Anak adalah korban terorisme
Lantas dalam perspektif hukum, apakah anak-anak itu dikategorikan sebagai pelaku teror?
"Sebutan bahwa anak-anak adalah pelaku teror perlu bersama-sama kita takar ulang ketepatannya," ujar Reza.
"Seberapa jauh anak-anak itu tahu? Seberapa jauh mereka setuju? Seberapa jauh mereka sukarela ikut dalam aksi teror? Itu beberapa pertanyaan yang penting kita sama-sama cermati sebelum mereka, anak-anak, dijuluki sebagai pelaku teror atau pelaku bom bunuh diri," lanjut dia.
Sebab, catatan di sejumlah negara justru menunjukkan bahwa dari sekian banyak peristiwa teror yang melibatkan anak-anak, ternyata mereka tidak tahu menahu kiprah orangtua mereka di dunia terorisme.

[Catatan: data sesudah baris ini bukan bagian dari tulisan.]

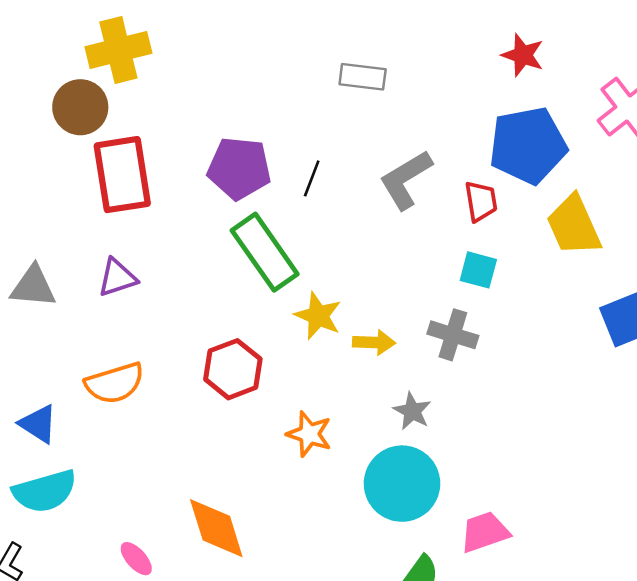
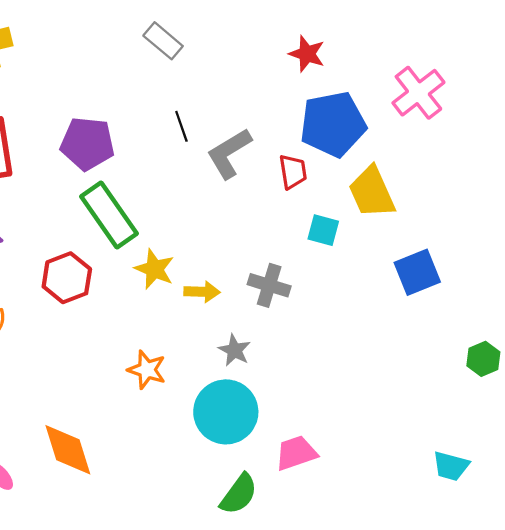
red star: (523, 55) -> (307, 54), moved
gray rectangle: (363, 77) -> (163, 41), moved, turned 33
black line: (312, 178) -> (181, 126), moved, turned -40
cyan square: (478, 270) -> (323, 230), moved
red hexagon: (233, 369) -> (67, 278), moved

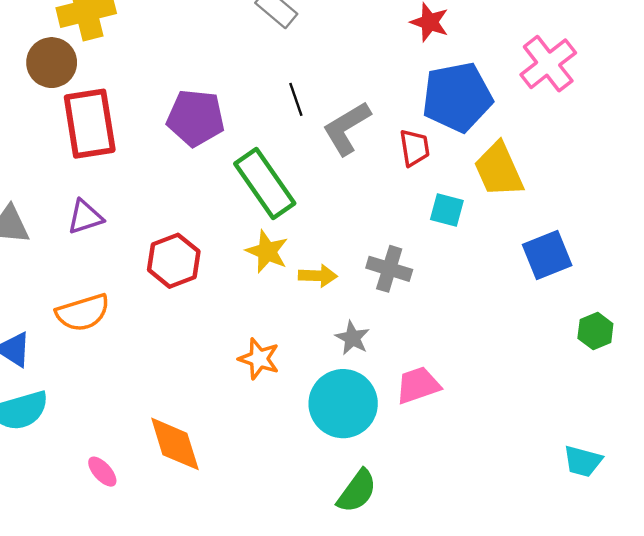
green rectangle: (109, 215) -> (265, 184), moved
green hexagon: (483, 359) -> (595, 331), moved
pink trapezoid: (296, 453) -> (418, 385), moved

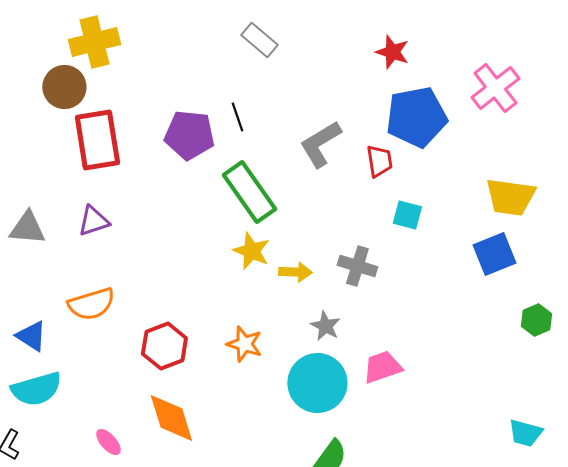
black line: (296, 99) -> (237, 117), moved
yellow trapezoid: (499, 170) -> (510, 197), moved, turned -58
red hexagon: (174, 261) -> (164, 346), moved

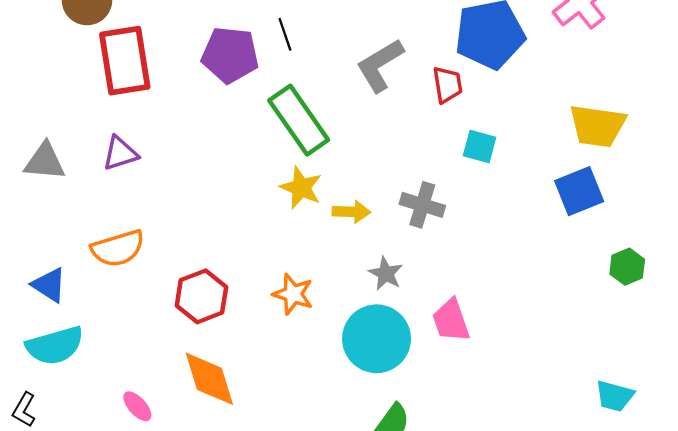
pink trapezoid: (382, 367) -> (451, 320), turned -90

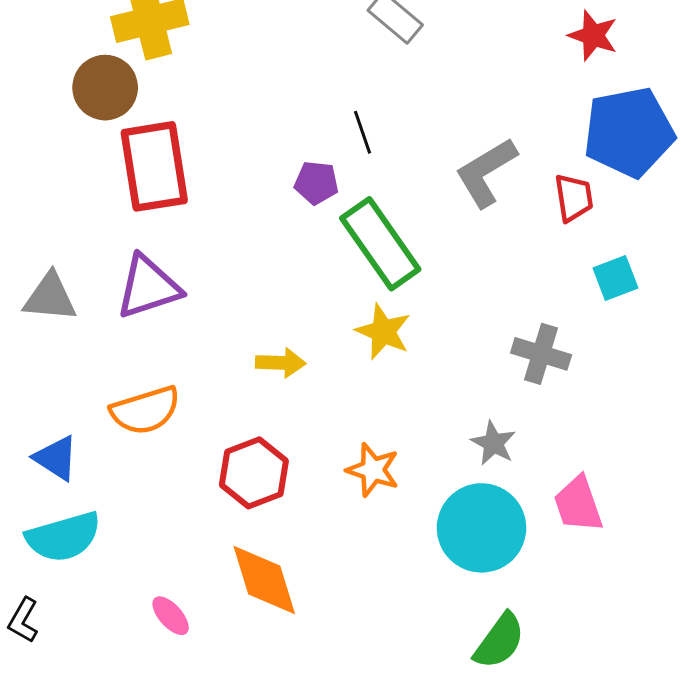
purple pentagon: (230, 55) -> (316, 183), moved, size x0.6
cyan square: (480, 146) -> (615, 278), turned -36
purple triangle: (120, 153) -> (148, 287), size x1.4
yellow arrow: (351, 212) -> (281, 363), moved

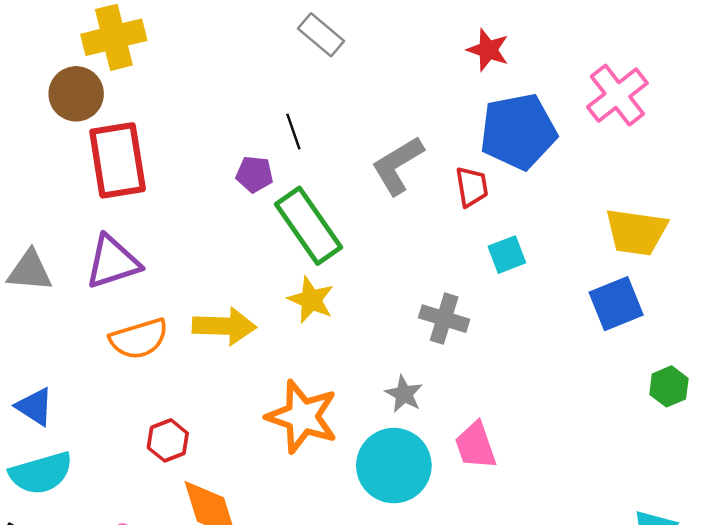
yellow arrow: (281, 363) -> (224, 326), size x1.5
orange semicircle: (145, 410) -> (139, 339), moved
orange star: (373, 470) -> (302, 417), size x1.6
red hexagon: (254, 473) -> (168, 440), moved, size x0.7

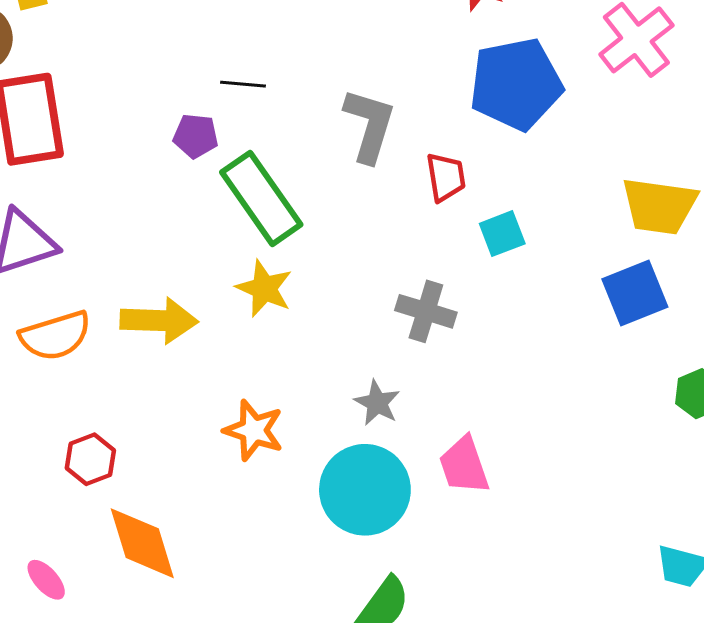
black line: (293, 131) -> (243, 84), turned -66
gray L-shape: (398, 165) -> (370, 125), turned 138
red trapezoid: (472, 187) -> (446, 177), moved
orange star: (302, 417) -> (254, 430), size x0.7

Baca juga: Aksi AKBP Roni Gendong Anak Pelaku Bom yang Terluka Setelah Ledakan
Jika demikian, pantaskah anak-anak terjerumus juga dalam 'lubang' yang dibuat orangtuanya?
Reza menegaskan, tidak.
"Bahkan, ketika anak-anak menjadi pelaku aktif kejahatan sekali pun, secara arif dan bijaksana, mereka juga sepatutnya dipandang dan disikapi sebagai korban. Kelakuan jahat anak tidak bisa lepas dari orang-orang di sekitarnya. Perilaku mereka adalah buah dari pengasuhan yang salah, pertemanan yang keliru dan pengaruh sosial negatif lainnya," papar Reza.

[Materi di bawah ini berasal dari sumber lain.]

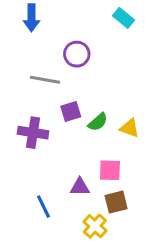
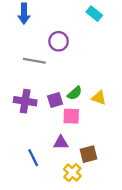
purple square: (71, 111) -> (55, 100), moved
pink square: (110, 170) -> (71, 116), moved

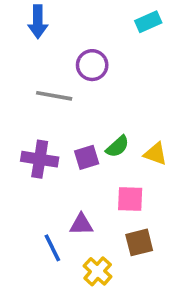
cyan rectangle: (94, 14) -> (148, 22), turned -63
pink square: (71, 116) -> (130, 199), moved
purple triangle: (61, 143) -> (81, 224), moved
yellow cross: (72, 173) -> (98, 271), moved

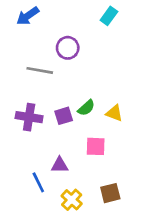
blue arrow: (38, 22) -> (28, 16), turned 55
cyan rectangle: (148, 22) -> (109, 16), turned -30
brown square: (139, 242) -> (110, 193), moved

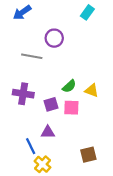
purple square: (64, 116) -> (51, 104), moved
pink square: (96, 146) -> (71, 108), moved
yellow cross: (72, 200) -> (42, 164), moved

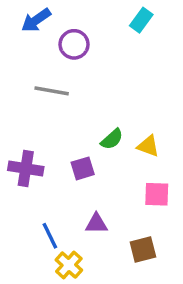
purple circle: (54, 38) -> (74, 44), moved
purple cross: (23, 94) -> (26, 168), moved
pink square: (71, 108) -> (157, 194), moved
purple triangle: (48, 132) -> (96, 224), moved

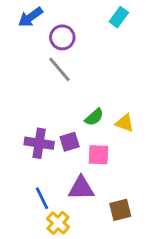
gray line: (52, 91) -> (59, 69), moved, turned 40
purple cross: (26, 168) -> (39, 143), moved
pink square: (157, 194) -> (99, 155), moved
purple triangle: (96, 224) -> (81, 188), size x1.4

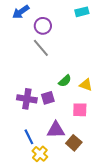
cyan rectangle: (119, 17) -> (82, 12), turned 40
pink square: (99, 155) -> (80, 110), moved
brown square: (120, 210) -> (74, 143), moved, turned -35

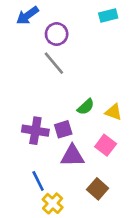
pink square: (80, 110) -> (106, 145), turned 35
purple triangle: (56, 130) -> (72, 156), moved

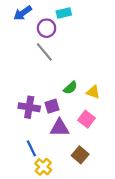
cyan rectangle: (108, 15) -> (64, 13), moved

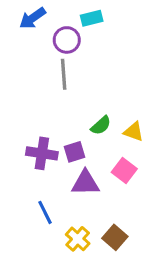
gray line: (44, 52) -> (64, 74), turned 36
brown square: (80, 155) -> (115, 237), moved
yellow cross: (43, 167) -> (78, 239), moved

Apalagi, dalam Undang-Undang Nomor 35 Tahun 2014 tentang Perlindungan Anak, jelas memuat larangan kepada siapa pun mengajak atau melibatkan anak dalam tindakan kekerasan. Pelaku akan dikenakan pemberatan hukuman.

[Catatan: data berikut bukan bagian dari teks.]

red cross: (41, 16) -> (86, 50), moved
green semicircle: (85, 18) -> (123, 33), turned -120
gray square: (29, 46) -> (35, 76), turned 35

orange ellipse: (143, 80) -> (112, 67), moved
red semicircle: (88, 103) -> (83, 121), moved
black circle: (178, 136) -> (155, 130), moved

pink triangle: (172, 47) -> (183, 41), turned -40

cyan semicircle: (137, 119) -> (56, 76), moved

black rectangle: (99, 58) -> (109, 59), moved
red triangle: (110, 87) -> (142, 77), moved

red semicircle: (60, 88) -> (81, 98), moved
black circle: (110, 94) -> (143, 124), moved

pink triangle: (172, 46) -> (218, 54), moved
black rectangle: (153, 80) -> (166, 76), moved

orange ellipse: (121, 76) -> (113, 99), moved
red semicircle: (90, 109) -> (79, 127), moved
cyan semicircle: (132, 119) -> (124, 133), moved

Baca juga: 6 Panduan Orangtua Membahas Terorisme kepada Anak
Mendasar pada aturan itu, maka fakta bahwa di tubuh seorang anak terlilit sabuk berisi bom dan meledak sehingga menewaskan orang banyak, mereka adalah pihak yang diajak atau dilibatkan oleh orang lain (orangtua) dalam tindakan kekerasan. Anak-anak justru adalah korban.
"Karena pihak yang mengajak anak-anak melakukan kekerasan adalah orangtuanya sendiri. Seandainya masih hidup, orangtua mereka pantas dikenai pemberatan di dalam hukumannya," ujar Reza.
Oleh sebab itu, Reza yang juga merupakan pakar psikologi forensik dari Universitas Indonesia itu meminta masyarakat menghindari stigmasisasi terhadap anak-anak dari keluarga teroris.
"Undang-Undang Perlindungan Anak memerintahkan kita untuk melindungi anak-anak tersebut dari stigmas terkait tindak tanduk orangtua mereka sendiri," ujar Reza.